Saved entries:
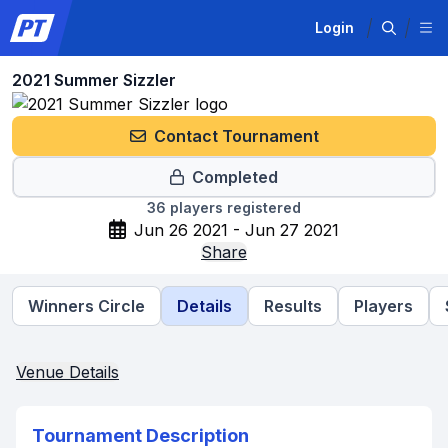
Login
2021 Summer Sizzler
Contact Tournament
Completed
36
players registered
Jun 26 2021 - Jun 27 2021
Share
Winners Circle
Details
Results
Players
Venue Details
Tournament Description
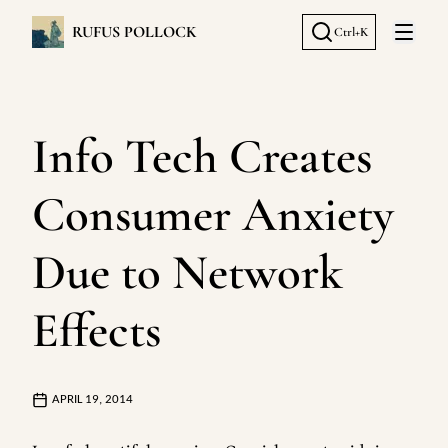
RUFUS POLLOCK
Ctrl+K
Open 
Info Tech Creates
Consumer Anxiety
Due to Network
Effects
APRIL 19, 2014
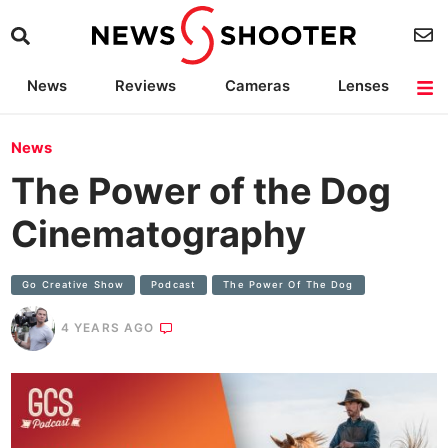
News
Reviews
Cameras
Lenses
Lighting
Light Reviews
Camera Accessories
Deals
News
The Power of the Dog
Cinematography
Go Creative Show
Podcast
The Power Of The Dog
4 YEARS AGO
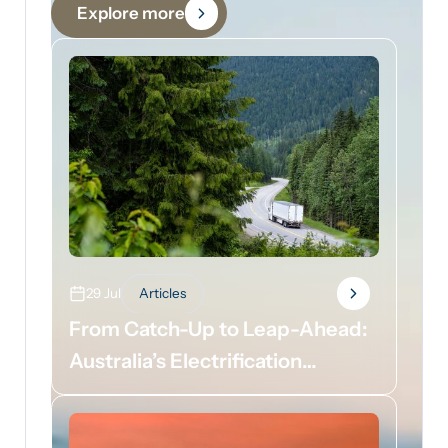
Explore more
29 Jul
Articles
From Catch-Up to Leap-Ahead:
Australia’s Electrification
Opportunity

Exercise prompt: Exact copy, no pictures: reproduce every record as it stands.

Task response:
Login
2021 Summer Sizzler
Contact Tournament
Completed
36
players registered
Jun 26 2021 - Jun 27 2021
Share
Winners Circle
Details
Results
Players
Venue Details
Tournament Description
RUFUS POLLOCK
Ctrl+K
Open 
Info Tech Creates
Consumer Anxiety
Due to Network
Effects
APRIL 19, 2014
News
Reviews
Cameras
Lenses
Lighting
Light Reviews
Camera Accessories
Deals
News
The Power of the Dog
Cinematography
Go Creative Show
Podcast
The Power Of The Dog
4 YEARS AGO
Explore more
29 Jul
Articles
From Catch-Up to Leap-Ahead:
Australia’s Electrification
Opportunity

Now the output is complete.